## Instructions to follow
Retype all data exactly as given. Pictures should not be retyped.

## Data for processing
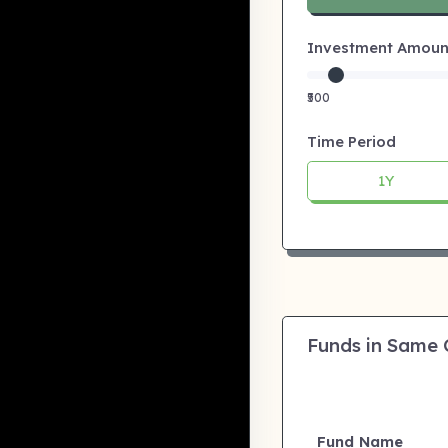
Investment Amount:
₹500
Time Period
1Y
Funds in Same
Fund Name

## Answer for this exercise
Investment Amount:
₹500
Time Period
1Y
Funds in Same
Fund Name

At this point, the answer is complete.